The most Scientific puzzles of nature are the mind and the universe. With the help of our vast innovation, we have been able to photograph worlds billions of light-years away, manipulate the genes that control life, and investigate the internal functions of the atom, yet the mind and the universe are still evasive and tempt us. These are the most puzzling and intriguing frontiers known to science.
Two Most Scientific puzzles
both the brain and the universe pose scientific puzzles for the human being. If you want to welcome the grandness of the universe, simply take a look at the sky around night time, burning with billions of stars.
To see the puzzle of our mind, we should simply glance in the mirror and wonder what lies behind our eyes. This brings up haunting questions such as: Do we have a spirit? What happens to us after death? And most importantly, it brings us to the final question: Where do we fit into this incredible cosmic venture?
SIMILARITIES AND DIFFERENCES BETWEEN THE TWO
The Milky Way galaxy contains 100 billion stars, generally equivalent to the number of neurons in our brain. You may need to travel 24 trillion miles to locate the primary star outside our close planetary system, to discover an object as complex as what is sitting on your shoulders.
The brain and the universe constitute the most scientific challenges of all, however, they likewise share a captivating relationship. One is identified with the vastness of space, where we experience abnormal inhabitants like black holes, exploding stars, and galactic crashes.
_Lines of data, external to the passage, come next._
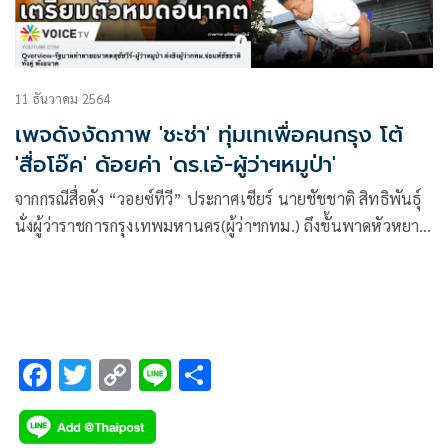
11 ธันวาคม 2564
เพจดังงัดภาพ 'ชะช่า' ทุ่มเทเพื่อคนกรุง โต้
'สื่อโอ๊ค' ด้อยค่า 'ดร.เอ้-ผู้ว่าฯหมูป่า'
จากกรณีสื่อดัง “วอยซ์ทีวี” ประกาศเชียร์ นายชัชชาติ สิทธิพันธุ์
นั่งผู้ว่าราชการกรุงเทพมหานคร(ผู้ว่าฯกทม.) ถึงขั้นพาดหัวหยาม
“ดร.เอ้”
F
T
C
Li
S
ac
wi
o
n
h
e
tt
p
e
ar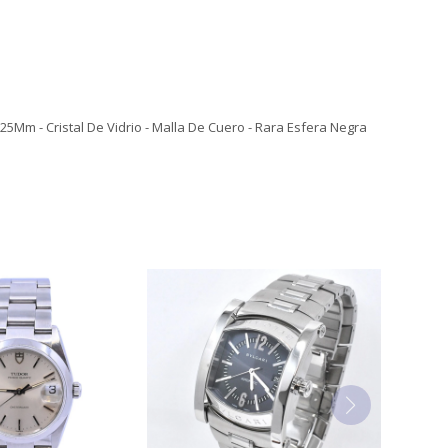
5Mm - Cristal De Vidrio - Malla De Cuero - Rara Esfera Negra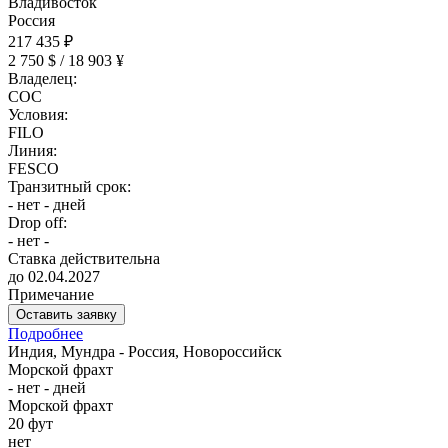
Владивосток
Россия
217 435 ₽
2 750 $ / 18 903 ¥
Владелец:
COC
Условия:
FILO
Линия:
FESCO
Транзитный срок:
- нет - дней
Drop off:
- нет -
Ставка действительна
до 02.04.2027
Примечание
Оставить заявку
Подробнее
Индия, Мундра - Россия, Новороссийск
Морской фрахт
- нет - дней
Морской фрахт
20 фут
нет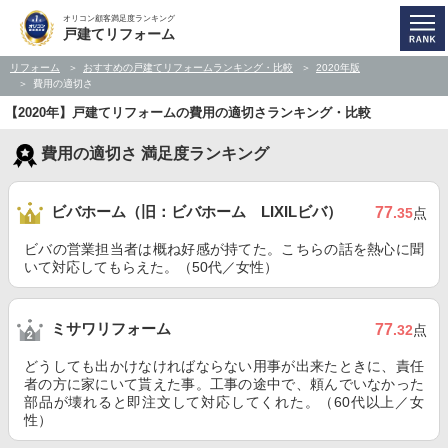
オリコン顧客満足度ランキング
戸建てリフォーム
リフォーム
おすすめの戸建てリフォームランキング・比較
2020年版
費用の適切さ
【2020年】戸建てリフォームの費用の適切さランキング・比較
費用の適切さ 満足度ランキング
ビバホーム（旧：ビバホーム LIXILビバ）
77
.35
点
ビバの営業担当者は概ね好感が持てた。こちらの話を熱心に聞
いて対応してもらえた。（50代／女性）
ミサワリフォーム
77
.32
点
どうしても出かけなければならない用事が出来たときに、責任
者の方に家にいて貰えた事。工事の途中で、頼んでいなかった
部品が壊れると即注文して対応してくれた。（60代以上／女
性）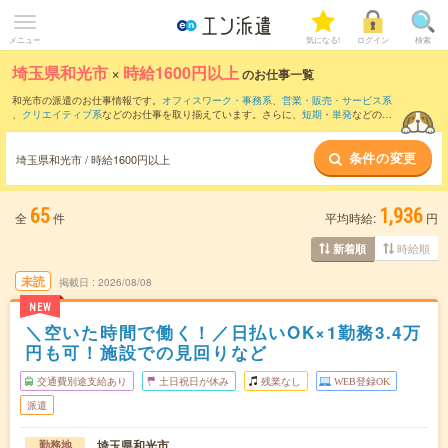
メニュー
気になる!
ログイン
検索
埼玉県和光市
×
時給1600円以上
のお仕事一覧
和光市の派遣のお仕事情報です。
オフィスワーク・事務系
、
営業・販売・サービス系
、
クリエイティブ系
などのお仕事を取り揃えています。さらに、
短期
・
単発
などの期
間や、
職種未経験OK
などのこだわり条件で絞り込んでいただけます。
条件の変更
埼玉県和光市 / 時給1600円以上
65
1,936
全
件
平均時給:
円
時給順
新着順
未読
掲載日
2026/08/08
NEW
＼空いた時間で働く！／日払いOK×1勤務3.4万
円も可！施設での見回りなど
交通費別途支給あり
土日祝日が休み
残業なし
WEB登録OK
派遣
埼玉県和光市
勤務地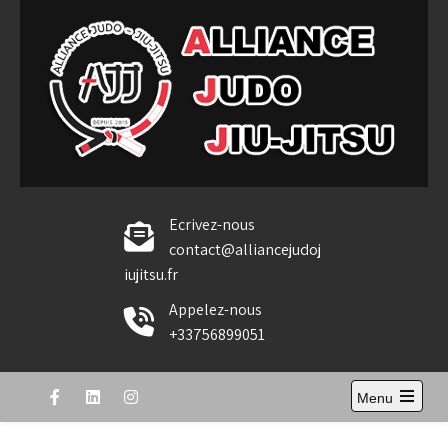
Skip
to
content
Alliance Judo Jiu-jitsu
Ecrivez-nous
contact@alliancejudoj
iujitsu.fr
Appelez-nous
+33756899051
Menu
Open
the
main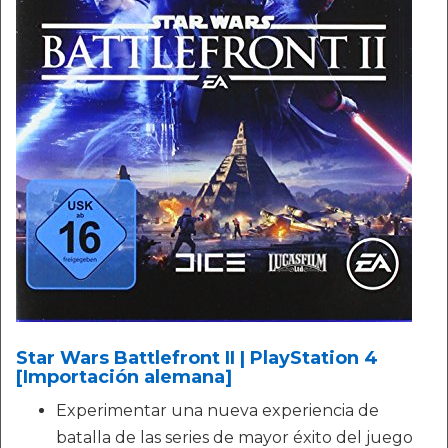
Star Wars Battlefront II | PlayStation 4
[Importación alemana]
Experimentar una nueva experiencia de
batalla de las series de mayor éxito del juego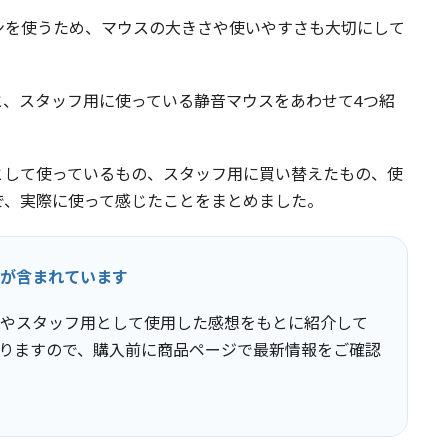
ンを使うため、マウスの大きさや使いやすさも大切にして
と、スタッフ用に使っている静音マウスをあわせて4つ紹
として使っているもの、スタッフ用に買い替えたもの、使
で、実際に使って感じたことをまとめました。
が含まれています
やスタッフ用として使用した感想をもとに紹介して
りますので、購入前に商品ページで最新情報をご確認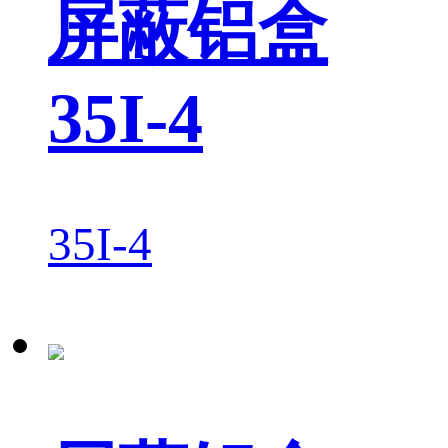
屏蔽铝盒
35I-4
35I-4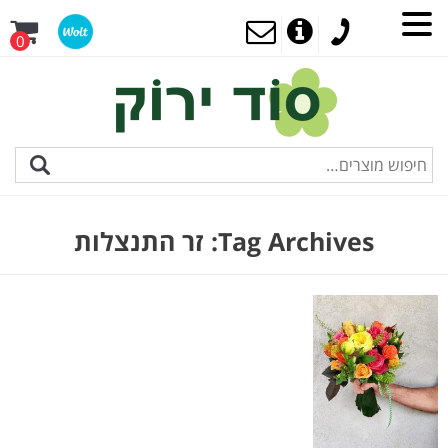
0
Tag Archives:
זר התנצלות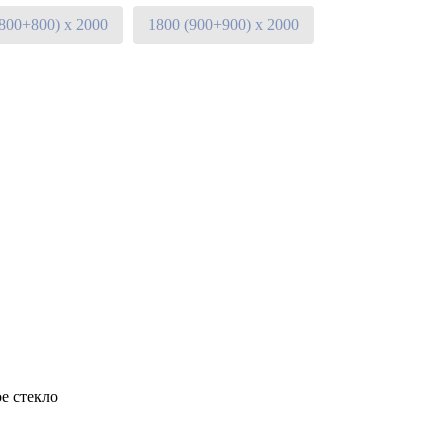
(800+800) х 2000
1800 (900+900) х 2000
е стекло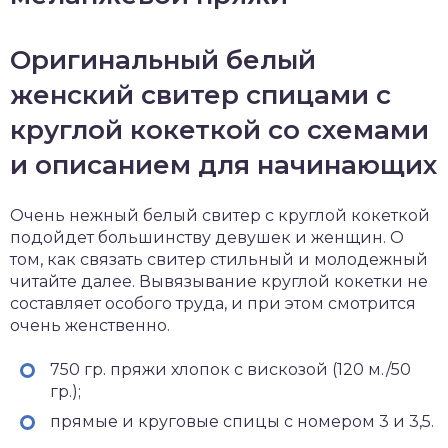
Оригинальный белый
женский свитер спицами с
круглой кокеткой со схемами
и описанием для начинающих
Очень нежный белый свитер с круглой кокеткой
подойдет большинству девушек и женщин. О
том, как связать свитер стильный и молодежный
читайте далее. Вывязывание круглой кокетки не
составляет особого труда, и при этом смотрится
очень женственно.
750 гр. пряжи хлопок с вискозой (120 м./50
гр.);
прямые и круговые спицы с номером 3 и 3,5.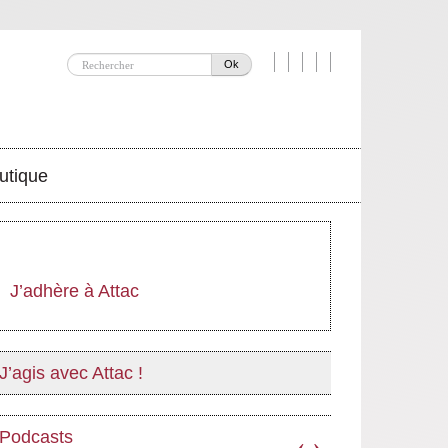
Ok
utique
J’adhère à Attac
J’agis avec Attac !
Podcasts
‹
›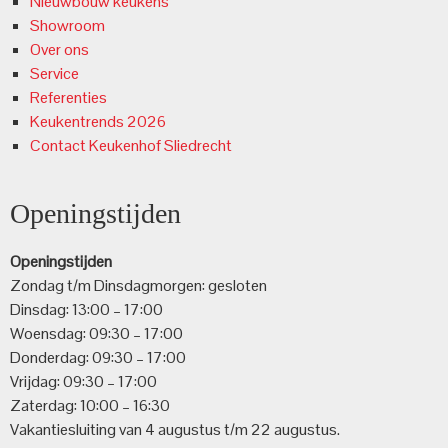
Nieuwbouw keukens
Showroom
Over ons
Service
Referenties
Keukentrends 2026
Contact Keukenhof Sliedrecht
Openingstijden
Openingstijden
Zondag t/m Dinsdagmorgen: gesloten
Dinsdag: 13:00 – 17:00
Woensdag: 09:30 – 17:00
Donderdag: 09:30 – 17:00
Vrijdag: 09:30 – 17:00
Zaterdag: 10:00 – 16:30
Vakantiesluiting van 4 augustus t/m 22 augustus.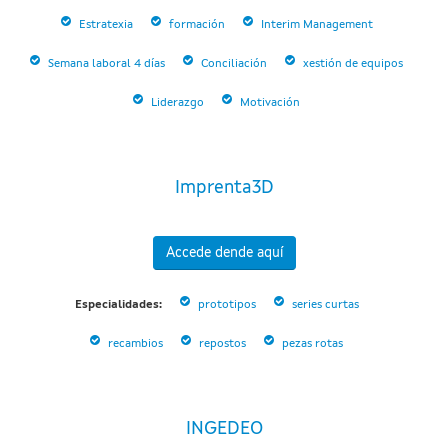
Estratexia
formación
Interim Management
Semana laboral 4 días
Conciliación
xestión de equipos
Liderazgo
Motivación
Imprenta3D
Accede dende aquí
Especialidades:
prototipos
series curtas
recambios
repostos
pezas rotas
INGEDEO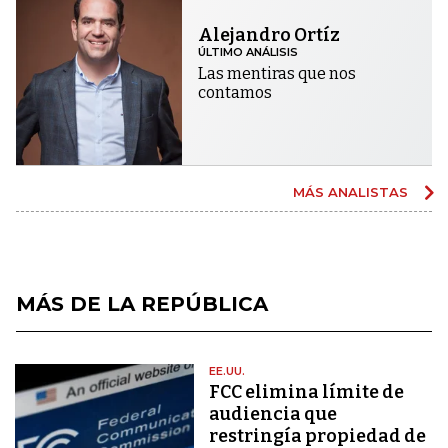
Alejandro Ortíz
ÚLTIMO ANÁLISIS
Las mentiras que nos
contamos
MÁS ANALISTAS
MÁS DE LA REPÚBLICA
EE.UU.
FCC elimina límite de
audiencia que
restringía propiedad de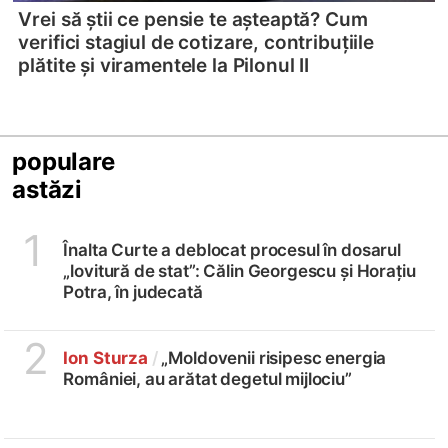
Vrei să știi ce pensie te așteaptă? Cum
verifici stagiul de cotizare, contribuțiile
plătite și viramentele la Pilonul II
populare
astăzi
1
Înalta Curte a deblocat procesul în dosarul
„lovitură de stat”: Călin Georgescu și Horațiu
Potra, în judecată
2
Ion Sturza
/
„Moldovenii risipesc energia
României, au arătat degetul mijlociu”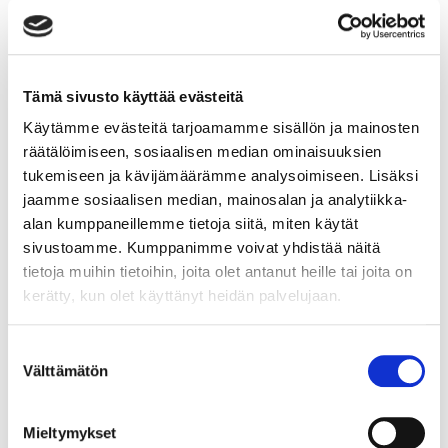
La 31.8. pääsyliput edullisemmin ennakkoon
Aluelippu, aikuinen:
18 €
(ovelta
23 €
)
Aluelippu, alennusryhmät:
10
€ (ovelta
15 €
)
Tämä sivusto käyttää evästeitä
Käsiohjelma
6 €
(vain paikan päältä)
Käytämme evästeitä tarjoamamme sisällön ja mainosten
räätälöimiseen, sosiaalisen median ominaisuuksien
Alennusryhmät ovat
: eläkeläiset, SHKL-kortti, opiskelijat,
tukemiseen ja kävijämäärämme analysoimiseen. Lisäksi
invalidit, työttömät, varushenkilöt. Oikeus alennukseen
jaamme sosiaalisen median, mainosalan ja analytiikka-
osoitettava.
alan kumppaneillemme tietoja siitä, miten käytät
sivustoamme. Kumppanimme voivat yhdistää näitä
Vapaa sisäänpääsy
: Vermon kausikortilla, Suomen
Hippoksen kausikortilla sekä alle 18-vuotiaat ja ravinuorten
tietoja muihin tietoihin, joita olet antanut heille tai joita on
jäsenet.
kerätty, kun olet käyttänyt heidän palvelujaan.
OSTA PÄÄSYLIPUT
Suostumuksen
Välttämätön
valinta
Lapsiperheille ohjelmaa perjantaina
30.8. ja lauantaina 31.8.
Mieltymykset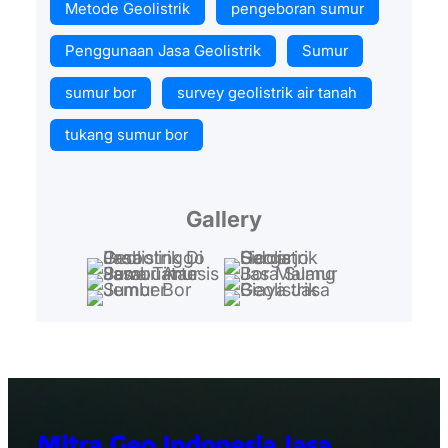
Metode Geolistrik
pengeboran sumur
Penggunaan Jasa Geolistrik
Sumur
sumur bor
survey geolistrik air tanah
tukang sumur bor
Gallery
Mitra Geo Indonesia Jasa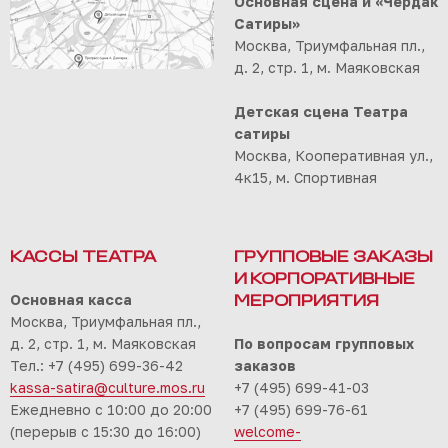
Основная сцена и «Чердак
Сатиры»
Москва, Триумфальная пл.,
д. 2, стр. 1, м. Маяковская
Детская сцена Театра
сатиры
Москва, Кооперативная ул.,
4к15, м. Спортивная
КАССЫ ТЕАТРА
ГРУППОВЫЕ ЗАКАЗЫ
И КОРПОРАТИВНЫЕ
Основная касса
МЕРОПРИЯТИЯ
Москва, Триумфальная пл.,
д. 2, стр. 1, м. Маяковская
По вопросам групповых
Тел.: +7 (495) 699-36-42
заказов
kassa-satira@culture.mos.ru
+7 (495) 699-41-03
Ежедневно с 10:00 до 20:00
+7 (495) 699-76-61
(перерыв с 15:30 до 16:00)
welcome-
The other relates to the internal space, where we explore our most intimate and individual expectations and yearnings. The brain is not far from our next thought, yet we are regularly confused when asked to explain and interpret it clearly.
In spite of the fact that they may seem opposed to each other, they have a common history and story. Both have been shrouded in superstition and enchantment since time immemorial.
The universe and the brain are intersecting in various manners, thanks, in no little part, to some of the eye-opening thoughts we regularly experience in science fiction.
ancient Egyptians accepted the brain to be a futile organ for all the magnificent accomplishments of expressive arts and science. Aristotle was convinced that the soul dwells in the heart, not in the brain, whose sole purpose was to cool the cardiovascular system. Descartes felt that the soul entered the body through the tiny pineal glands of the brain. Nonetheless, none of these hypotheses have been proven because of the absence of strong proofs.
THE MOST COMPLEX OBJECT
The brain weighs just three pounds, yet it is the most intricate object in the solar system. In spite of the fact that it occupies just 2 percent of the body weight, the brain has a hungry appetite, which consumes 20 percent of our total energy. There are an estimated 100 billion neurons that have a sort of neural association and pathway inside the brain.
Four hundred years ago, the telescope was invented, and practically overnight this new, supernatural gadget looked into the core of the heavenly body. It was one of the most progressive instruments ever. Suddenly, with your own eyes, you see the fantasies and dogma of the past vanishes like the morning fog. Now the moon had craters, the sun had dark spots, Jupiter had moons, Venus had phases and Saturn had rings. Fifteen years after the discovery of the telescope, it was possible to learn more about the universe than in all human history.
Like the development of the telescope, the presentation of MRI machines and a variety of brain scans during the 1990s and 2000s changed neuroscience. Compared with all past histories, we have learned more about the brain over the last fifteen years and the mind that once viewed as far off has finally taken the center stage.